To my mind there are several fundamental European Union public policy issues. IBM is a committed and vocal supporter of the EU’s Digital Single Market ambitions. Initiatives around Free Flow of Data, Digital Industrial Leadership, Cloud computing, Internet Platforms and Copyright – if well conceived – will create the right investment environment. But some of those issues – for example data flows and copyright– are not heading in the right direction. We are now looking to the EU to deliver on the promise of the Digital Single Market: in the current review phase we will share our thoughts on keeping the Digital Single Market on course.
Ensuring trust in IoT will be essential to its success. IoT users need guarantees of protection of personal data and cybersecurity. As companies we must embrace the notions of Privacy-by-Design and Security-by-Design in developing IoT solutions.
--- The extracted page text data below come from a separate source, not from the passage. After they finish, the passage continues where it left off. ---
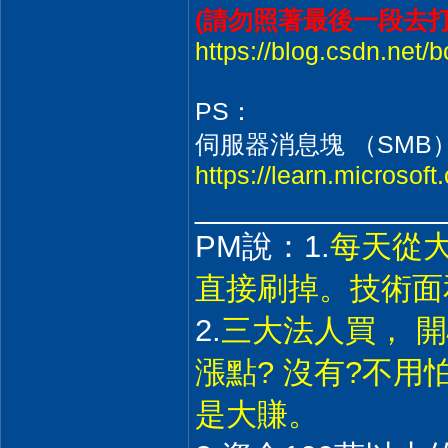
(請勿照著最後一段去打開
https://blog.csdn.net/
PS：
伺服器消息塊 （SMB
https://learn.microsof
______________
PM說：1.
每天從
直接刷掉。技術面
2.
三大法人買， 
漲點? 沒有?不
是大賺。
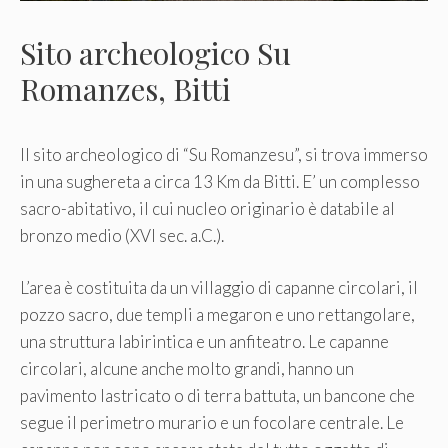
Sito archeologico Su
Romanzes, Bitti
Il sito archeologico di “Su Romanzesu”, si trova immerso
in una sughereta a circa 13 Km da Bitti. E’ un complesso
sacro-abitativo, il cui nucleo originario è databile al
bronzo medio (XVI sec. a.C.).
L’area è costituita da un villaggio di capanne circolari, il
pozzo sacro, due templi a megaron e uno rettangolare,
una struttura labirintica e un anfiteatro. Le capanne
circolari, alcune anche molto grandi, hanno un
pavimento lastricato o di terra battuta, un bancone che
segue il perimetro murario e un focolare centrale. Le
And while policy makers have created the EU Data Protection Regulation, it is far too complex for SMEs and companies to implement because it does not respect the different use cases of IoT. To create user-friendly and efficient policy, we encourage the EU to develop guidelines for the implementation of the Data Protection Regulation in various IoT use cases.
Just as policy makers must take their responsibilities seriously, so must we as businesses. Ensuring a successful digital future is about more than investment. We need to create trust. This is why at our launch in Munich we emphasized our three guiding principles for AI. As we embark on this new phase for Watson IoT, IBM will ensure that our values and responsibilities as a company are at the core of everything we do.